Socioeconomic Disparities Associate With Epigenetics and Heart Failure Outcomes

Racism and heart disease. This study looks at heart failure patients and the impact of socioeconomic disparities associate with epigenetics. The study looks to overcome preconcieved ideas about race in cardiac studies by looking at underlaying causes for the disease. Image courtesy of the American Journal of Physiology

Image courtesy of the American Journal of Physiology.

April 26, 2021 – Cardiovascular diseases are the leading cause of death in the United States. Heart failure disproportionately affects African Americans who are 30 percent more likely to die from heart disease than non-Hispanic Caucasian Americans. Despite this, relatively little is known as to why these differences in outcomes exist and what mechanisms might be targeted for individualized therapies.

Researchers at the University of Alabama at Birmingham in the Department of Pathology have now identified an association between molecular programming of gene expression through epigenetics and socioeconomic disparities. The research team, led by Adam R. Wende, Ph.D., associate professor of molecular and cellular pathology, has focused work from his laboratory specifically on DNA methylation. These modifications that occur across the genome alter mRNA transcriptional regulation. Specifically, DNA methylation at the promoter regions of genes is inversely related to their expression. Epigenetic modifications can be inherited, but they also change in response to environmental influences such as diet, exercise, pollution and stress.

The Wende lab-led study, now published in American Journal of Physiology – Heart and Circulatory Physiology, has been highlighted with both a cover and editorial providing additional insight.[1]

Previously, Wende’s group assisted in a study that identified links between DNA methylation in all cause heart failure associated with the ability to use different metabolic fuels to maintain contractility, namely a decrease in oxidative metabolism.[2] An additional study from the group found molecular mechanisms specific to ischemic heart failure, which identified a key epigenetic regulator (i.e. EZH2) as likely having an active role in gene expression regulation involved in both metabolic and structural remodeling.[3]

In the new study highlighted here, the research group and lead investigator, former Medical Scientist Training Program (MSTP) student Mark E. Pepin, M.D., Ph.D., followed up on an observation in the prior ischemia study which pointed to the fact that the greatest differences in DNA methylation in their patient population were between race. The group then received funding from the NIH-funded Center for Healthy African American Men through Partnerships (CHAAMPS) to expand this research.

Cardiac Biopsy Samples Taken From LVAD Cores for This Study

Their study examined cardiac tissue collected at UAB during left ventricular assist device (LVAD) placement. These tissue cores are removed from heart failure patients to place the LVAD pump which helps unload failing hearts, often in patients as they await heart transplant. In total the new analysis focused on 31 additional male patients aged 49–70 years. Wende’s laboratory uses this human material to examine gene expression through RNA-sequencing and DNA methylation through the Illumina Infinium MethylationEPIC array.

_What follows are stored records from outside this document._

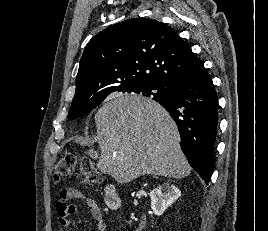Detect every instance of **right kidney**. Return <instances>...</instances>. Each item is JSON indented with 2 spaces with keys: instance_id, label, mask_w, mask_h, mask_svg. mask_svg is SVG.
Segmentation results:
<instances>
[{
  "instance_id": "obj_1",
  "label": "right kidney",
  "mask_w": 268,
  "mask_h": 231,
  "mask_svg": "<svg viewBox=\"0 0 268 231\" xmlns=\"http://www.w3.org/2000/svg\"><path fill=\"white\" fill-rule=\"evenodd\" d=\"M181 195L179 188L164 183L150 192L151 208L157 216L162 215ZM131 222V221H130Z\"/></svg>"
}]
</instances>
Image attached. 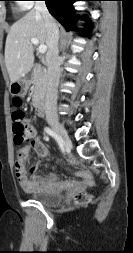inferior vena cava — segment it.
Wrapping results in <instances>:
<instances>
[{
  "instance_id": "602c4592",
  "label": "inferior vena cava",
  "mask_w": 133,
  "mask_h": 253,
  "mask_svg": "<svg viewBox=\"0 0 133 253\" xmlns=\"http://www.w3.org/2000/svg\"><path fill=\"white\" fill-rule=\"evenodd\" d=\"M35 11L40 13L44 19L47 30V46L48 52L46 54L47 62V91L45 100L46 119L57 118V87L60 78V60H59V29L50 15L45 1H36Z\"/></svg>"
}]
</instances>
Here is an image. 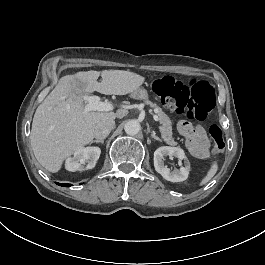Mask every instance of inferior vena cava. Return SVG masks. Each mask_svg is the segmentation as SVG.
Wrapping results in <instances>:
<instances>
[{
  "label": "inferior vena cava",
  "mask_w": 265,
  "mask_h": 265,
  "mask_svg": "<svg viewBox=\"0 0 265 265\" xmlns=\"http://www.w3.org/2000/svg\"><path fill=\"white\" fill-rule=\"evenodd\" d=\"M115 126L114 120H104L99 122L94 129V137L102 140L105 139Z\"/></svg>",
  "instance_id": "inferior-vena-cava-1"
}]
</instances>
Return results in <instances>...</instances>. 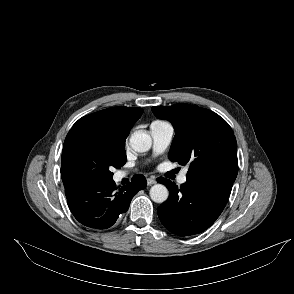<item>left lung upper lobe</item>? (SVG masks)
I'll list each match as a JSON object with an SVG mask.
<instances>
[{"label":"left lung upper lobe","instance_id":"1","mask_svg":"<svg viewBox=\"0 0 294 294\" xmlns=\"http://www.w3.org/2000/svg\"><path fill=\"white\" fill-rule=\"evenodd\" d=\"M153 113L175 129L168 158L189 165L187 178L230 171L237 176V143L229 124L211 110L197 105L154 106Z\"/></svg>","mask_w":294,"mask_h":294}]
</instances>
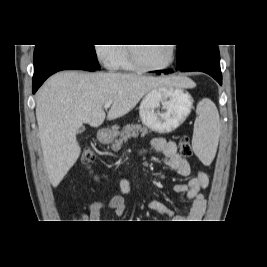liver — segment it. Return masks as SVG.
I'll return each instance as SVG.
<instances>
[{
    "label": "liver",
    "instance_id": "obj_1",
    "mask_svg": "<svg viewBox=\"0 0 267 267\" xmlns=\"http://www.w3.org/2000/svg\"><path fill=\"white\" fill-rule=\"evenodd\" d=\"M194 88L180 76H144L132 73L62 71L50 77L36 97V118L50 183L56 188L80 156L76 133L83 123L99 127L103 106L114 120L130 112L149 91L159 87Z\"/></svg>",
    "mask_w": 267,
    "mask_h": 267
}]
</instances>
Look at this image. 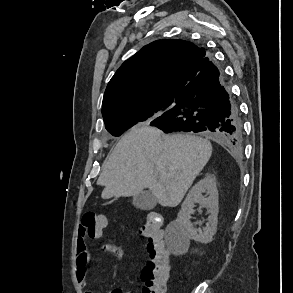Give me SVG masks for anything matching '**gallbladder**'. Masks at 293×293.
I'll return each instance as SVG.
<instances>
[{"instance_id":"gallbladder-1","label":"gallbladder","mask_w":293,"mask_h":293,"mask_svg":"<svg viewBox=\"0 0 293 293\" xmlns=\"http://www.w3.org/2000/svg\"><path fill=\"white\" fill-rule=\"evenodd\" d=\"M132 204L141 210H151L157 204L156 197L149 191H142L133 197Z\"/></svg>"}]
</instances>
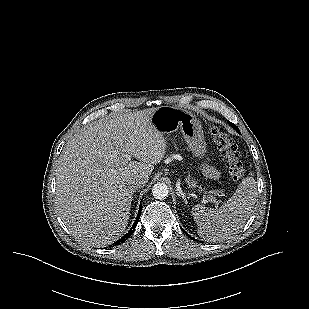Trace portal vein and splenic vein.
Masks as SVG:
<instances>
[{"label": "portal vein and splenic vein", "mask_w": 309, "mask_h": 309, "mask_svg": "<svg viewBox=\"0 0 309 309\" xmlns=\"http://www.w3.org/2000/svg\"><path fill=\"white\" fill-rule=\"evenodd\" d=\"M209 201L210 200H205V199L202 200V202H204V203H208ZM211 201H213L214 203H216V205H218V202L216 200H211Z\"/></svg>", "instance_id": "portal-vein-and-splenic-vein-1"}]
</instances>
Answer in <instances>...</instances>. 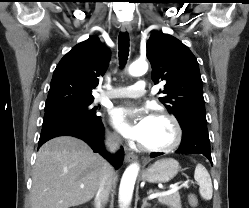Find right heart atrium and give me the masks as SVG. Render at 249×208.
<instances>
[{"instance_id": "1", "label": "right heart atrium", "mask_w": 249, "mask_h": 208, "mask_svg": "<svg viewBox=\"0 0 249 208\" xmlns=\"http://www.w3.org/2000/svg\"><path fill=\"white\" fill-rule=\"evenodd\" d=\"M107 139L111 143H116V142H118L119 137H118V135L115 132H108L107 133Z\"/></svg>"}]
</instances>
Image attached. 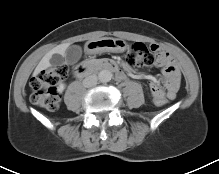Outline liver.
<instances>
[{"label":"liver","mask_w":219,"mask_h":174,"mask_svg":"<svg viewBox=\"0 0 219 174\" xmlns=\"http://www.w3.org/2000/svg\"><path fill=\"white\" fill-rule=\"evenodd\" d=\"M69 47V44H61L56 46L55 48H53L51 51H49L39 62V64L37 65L35 71H34V75L39 74L42 70L50 67V58L52 57L53 54H61V55H65L66 49Z\"/></svg>","instance_id":"1"}]
</instances>
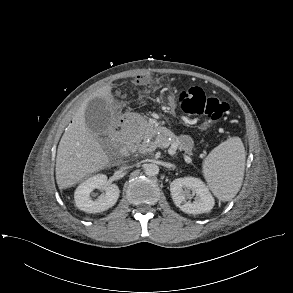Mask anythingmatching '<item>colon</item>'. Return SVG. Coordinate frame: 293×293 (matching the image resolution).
I'll list each match as a JSON object with an SVG mask.
<instances>
[{
    "label": "colon",
    "mask_w": 293,
    "mask_h": 293,
    "mask_svg": "<svg viewBox=\"0 0 293 293\" xmlns=\"http://www.w3.org/2000/svg\"><path fill=\"white\" fill-rule=\"evenodd\" d=\"M179 104L187 115L204 116L217 120L229 110V105L216 97L208 96L199 86H191L179 94Z\"/></svg>",
    "instance_id": "colon-1"
}]
</instances>
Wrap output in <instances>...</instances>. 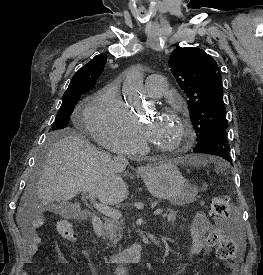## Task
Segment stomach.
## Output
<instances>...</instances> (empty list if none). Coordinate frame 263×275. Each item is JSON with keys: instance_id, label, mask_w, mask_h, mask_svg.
Here are the masks:
<instances>
[{"instance_id": "stomach-1", "label": "stomach", "mask_w": 263, "mask_h": 275, "mask_svg": "<svg viewBox=\"0 0 263 275\" xmlns=\"http://www.w3.org/2000/svg\"><path fill=\"white\" fill-rule=\"evenodd\" d=\"M142 177L148 190L156 198L169 200L175 205H184L196 199L197 190L186 183L176 163L147 167Z\"/></svg>"}]
</instances>
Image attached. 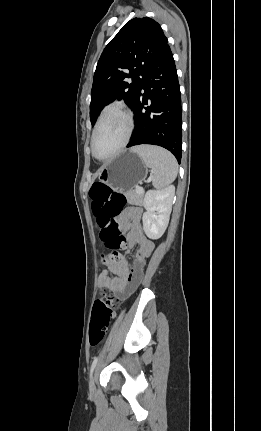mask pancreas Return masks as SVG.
I'll use <instances>...</instances> for the list:
<instances>
[{"instance_id": "cf45deb5", "label": "pancreas", "mask_w": 261, "mask_h": 431, "mask_svg": "<svg viewBox=\"0 0 261 431\" xmlns=\"http://www.w3.org/2000/svg\"><path fill=\"white\" fill-rule=\"evenodd\" d=\"M125 195H126V198H127V201L129 204L138 205V206L143 205L144 191L138 193L137 189L130 190V191L126 192Z\"/></svg>"}]
</instances>
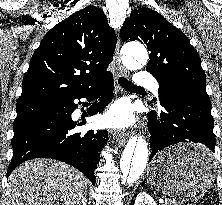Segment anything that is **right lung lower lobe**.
Returning <instances> with one entry per match:
<instances>
[{
    "label": "right lung lower lobe",
    "instance_id": "obj_1",
    "mask_svg": "<svg viewBox=\"0 0 222 205\" xmlns=\"http://www.w3.org/2000/svg\"><path fill=\"white\" fill-rule=\"evenodd\" d=\"M114 79L112 74L78 92L70 98H37L16 104L17 117L13 124V157L7 176L21 163L33 158H52L68 163L80 170L95 184L94 170L100 152L107 143V131L76 132L86 121L74 122L71 118L77 108L75 99L97 96L99 101L86 115L103 112L112 101Z\"/></svg>",
    "mask_w": 222,
    "mask_h": 205
}]
</instances>
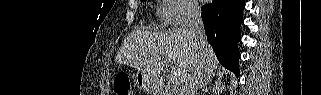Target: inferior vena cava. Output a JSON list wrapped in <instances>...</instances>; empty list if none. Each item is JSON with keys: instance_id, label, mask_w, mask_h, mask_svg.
I'll return each instance as SVG.
<instances>
[{"instance_id": "602c4592", "label": "inferior vena cava", "mask_w": 321, "mask_h": 95, "mask_svg": "<svg viewBox=\"0 0 321 95\" xmlns=\"http://www.w3.org/2000/svg\"><path fill=\"white\" fill-rule=\"evenodd\" d=\"M187 26L193 35L196 45L201 49L206 43V36L201 10L196 5L188 7ZM205 78L206 68L201 60L196 68L186 77L184 85L180 88L178 95H195Z\"/></svg>"}]
</instances>
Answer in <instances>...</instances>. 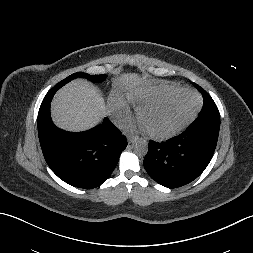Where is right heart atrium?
Instances as JSON below:
<instances>
[{
	"mask_svg": "<svg viewBox=\"0 0 253 253\" xmlns=\"http://www.w3.org/2000/svg\"><path fill=\"white\" fill-rule=\"evenodd\" d=\"M131 118V111L128 105L120 104L118 106V119L121 123H126Z\"/></svg>",
	"mask_w": 253,
	"mask_h": 253,
	"instance_id": "1",
	"label": "right heart atrium"
}]
</instances>
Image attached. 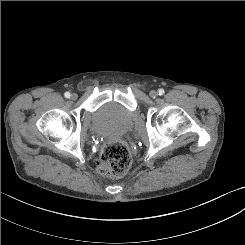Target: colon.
Masks as SVG:
<instances>
[{
  "mask_svg": "<svg viewBox=\"0 0 245 245\" xmlns=\"http://www.w3.org/2000/svg\"><path fill=\"white\" fill-rule=\"evenodd\" d=\"M131 166V155L127 146L119 140L108 142L102 149L98 170L105 176L122 177Z\"/></svg>",
  "mask_w": 245,
  "mask_h": 245,
  "instance_id": "colon-1",
  "label": "colon"
}]
</instances>
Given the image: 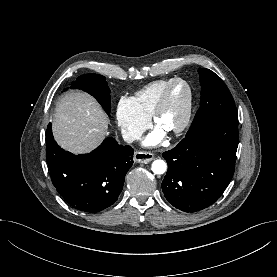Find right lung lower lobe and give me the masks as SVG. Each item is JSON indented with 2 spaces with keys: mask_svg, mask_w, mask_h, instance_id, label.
<instances>
[{
  "mask_svg": "<svg viewBox=\"0 0 277 277\" xmlns=\"http://www.w3.org/2000/svg\"><path fill=\"white\" fill-rule=\"evenodd\" d=\"M133 153V148L109 137L89 154L76 156L61 149L51 124L47 127L46 156L53 185L69 205L86 213H98L118 199Z\"/></svg>",
  "mask_w": 277,
  "mask_h": 277,
  "instance_id": "1",
  "label": "right lung lower lobe"
}]
</instances>
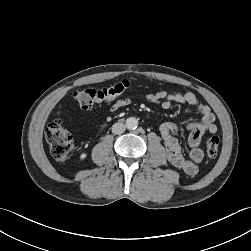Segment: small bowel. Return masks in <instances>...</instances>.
<instances>
[{
	"label": "small bowel",
	"mask_w": 251,
	"mask_h": 251,
	"mask_svg": "<svg viewBox=\"0 0 251 251\" xmlns=\"http://www.w3.org/2000/svg\"><path fill=\"white\" fill-rule=\"evenodd\" d=\"M144 100L149 103L160 105L163 109L171 108L173 103L188 104L194 106L200 115V120L190 122L186 125L189 131L188 144L190 147L189 156L186 158L175 138L177 126L171 122H165L160 126V136L164 143L168 161L177 169L182 170L188 175H196L199 171V164L202 162L204 154L200 148L203 135L206 132L215 133L217 126L215 125V115L211 109L204 103L200 102L196 95L192 92H168L159 91L153 94H147ZM131 103L129 98L121 99L115 102L110 112L114 113L118 109Z\"/></svg>",
	"instance_id": "obj_1"
}]
</instances>
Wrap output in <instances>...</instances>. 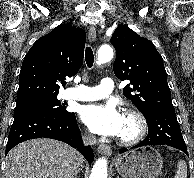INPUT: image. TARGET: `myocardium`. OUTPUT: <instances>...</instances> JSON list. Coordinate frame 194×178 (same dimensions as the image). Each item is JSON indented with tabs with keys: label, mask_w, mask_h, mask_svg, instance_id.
Masks as SVG:
<instances>
[{
	"label": "myocardium",
	"mask_w": 194,
	"mask_h": 178,
	"mask_svg": "<svg viewBox=\"0 0 194 178\" xmlns=\"http://www.w3.org/2000/svg\"><path fill=\"white\" fill-rule=\"evenodd\" d=\"M123 116L131 118L136 123V131L130 137H118V143L123 146H132L142 141L148 131V124L144 115L138 110L126 109Z\"/></svg>",
	"instance_id": "obj_1"
}]
</instances>
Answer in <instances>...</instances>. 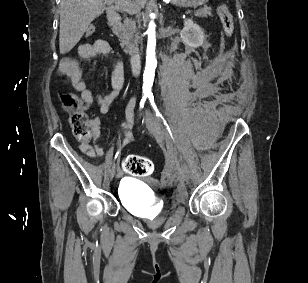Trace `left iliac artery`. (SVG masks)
<instances>
[{"label": "left iliac artery", "mask_w": 308, "mask_h": 283, "mask_svg": "<svg viewBox=\"0 0 308 283\" xmlns=\"http://www.w3.org/2000/svg\"><path fill=\"white\" fill-rule=\"evenodd\" d=\"M147 97L149 98L151 104L153 105L155 111H156V117L158 119V121H160L163 126L165 127L166 131L169 133V135L171 136L173 142H175V137H174V132L172 130V128H170V126L168 125L167 121L164 119V117L161 115V113L157 110L156 105L154 103V97L152 95L151 92H147L146 93Z\"/></svg>", "instance_id": "obj_1"}]
</instances>
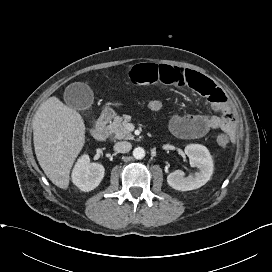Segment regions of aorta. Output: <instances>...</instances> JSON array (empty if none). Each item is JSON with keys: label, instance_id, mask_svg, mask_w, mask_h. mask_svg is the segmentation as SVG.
<instances>
[{"label": "aorta", "instance_id": "762f6f07", "mask_svg": "<svg viewBox=\"0 0 272 272\" xmlns=\"http://www.w3.org/2000/svg\"><path fill=\"white\" fill-rule=\"evenodd\" d=\"M133 157L138 160L143 159L145 157V150L142 147H136L133 150Z\"/></svg>", "mask_w": 272, "mask_h": 272}]
</instances>
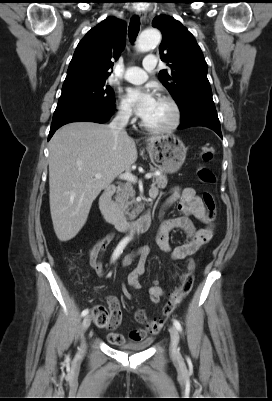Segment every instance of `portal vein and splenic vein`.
Masks as SVG:
<instances>
[{"label":"portal vein and splenic vein","instance_id":"18ae733b","mask_svg":"<svg viewBox=\"0 0 272 401\" xmlns=\"http://www.w3.org/2000/svg\"><path fill=\"white\" fill-rule=\"evenodd\" d=\"M151 177H152V174H146L145 175L146 179H150ZM95 178L99 179V178H101V175L100 174H96ZM119 178L122 179V180L128 181V182H132V183H136L137 182L136 176L133 175L130 172H125L123 174H120Z\"/></svg>","mask_w":272,"mask_h":401}]
</instances>
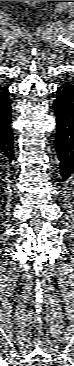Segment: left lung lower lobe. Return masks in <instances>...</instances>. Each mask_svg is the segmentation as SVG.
<instances>
[{
    "label": "left lung lower lobe",
    "instance_id": "0a47b994",
    "mask_svg": "<svg viewBox=\"0 0 74 366\" xmlns=\"http://www.w3.org/2000/svg\"><path fill=\"white\" fill-rule=\"evenodd\" d=\"M56 115V149L63 179L74 175V80L62 84L53 103Z\"/></svg>",
    "mask_w": 74,
    "mask_h": 366
}]
</instances>
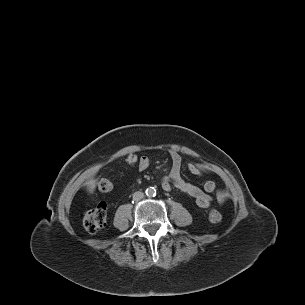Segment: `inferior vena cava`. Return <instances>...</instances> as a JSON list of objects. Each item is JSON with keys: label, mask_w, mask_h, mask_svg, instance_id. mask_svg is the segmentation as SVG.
<instances>
[{"label": "inferior vena cava", "mask_w": 305, "mask_h": 305, "mask_svg": "<svg viewBox=\"0 0 305 305\" xmlns=\"http://www.w3.org/2000/svg\"><path fill=\"white\" fill-rule=\"evenodd\" d=\"M142 198H144V193L137 191L133 194V200L134 201H140Z\"/></svg>", "instance_id": "inferior-vena-cava-1"}]
</instances>
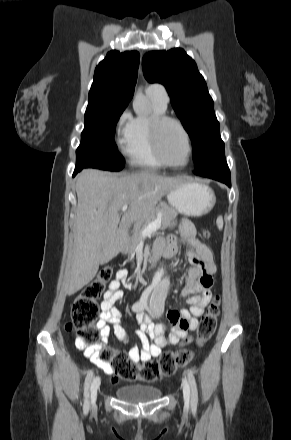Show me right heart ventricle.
Listing matches in <instances>:
<instances>
[{
  "mask_svg": "<svg viewBox=\"0 0 291 440\" xmlns=\"http://www.w3.org/2000/svg\"><path fill=\"white\" fill-rule=\"evenodd\" d=\"M151 101L152 113L149 116L138 115L132 117L131 132L124 147L128 162L135 167L161 168L164 165L156 157L148 128V120L152 115H165L166 105L161 104L153 97Z\"/></svg>",
  "mask_w": 291,
  "mask_h": 440,
  "instance_id": "obj_1",
  "label": "right heart ventricle"
}]
</instances>
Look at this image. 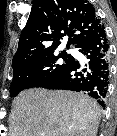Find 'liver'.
Returning a JSON list of instances; mask_svg holds the SVG:
<instances>
[{
	"label": "liver",
	"instance_id": "liver-1",
	"mask_svg": "<svg viewBox=\"0 0 117 136\" xmlns=\"http://www.w3.org/2000/svg\"><path fill=\"white\" fill-rule=\"evenodd\" d=\"M101 108L89 96L33 88L14 99L9 136H96Z\"/></svg>",
	"mask_w": 117,
	"mask_h": 136
}]
</instances>
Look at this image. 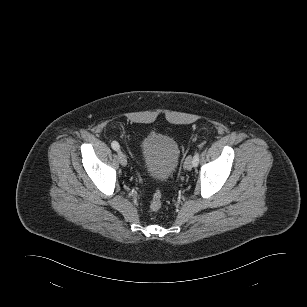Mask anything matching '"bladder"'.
<instances>
[{
  "label": "bladder",
  "instance_id": "obj_1",
  "mask_svg": "<svg viewBox=\"0 0 307 307\" xmlns=\"http://www.w3.org/2000/svg\"><path fill=\"white\" fill-rule=\"evenodd\" d=\"M140 155L147 175L155 181L165 182L176 170L180 150L171 136L152 133L141 140Z\"/></svg>",
  "mask_w": 307,
  "mask_h": 307
}]
</instances>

Pepin used these transcriptomic and methylomic data sets to run several bioinformatic analyses.

The result was identification of distinct signatures in genome-wide methylation which were then linked to different gene expression pathways. These were distinctly different between the African American and non-Hispanic Caucasian American patients, with inflammatory pathways showing marks that would suggest easier activation in African Americans. Additional analysis by the students and co-authors in Wende’s laboratory with the assistance of another laboratory at UAB in the Department of Epidemiology run by Bertha A. Hidalgo, Ph.D., further showed that these differences in epigenetics were associated with regional poverty and patient survival.

Although preliminary in nature, this study highlights the need for more research in this area as well as follow up studies to determine if any of these molecular marks could represent therapeutic targets for the patients most robustly affected by heart failure.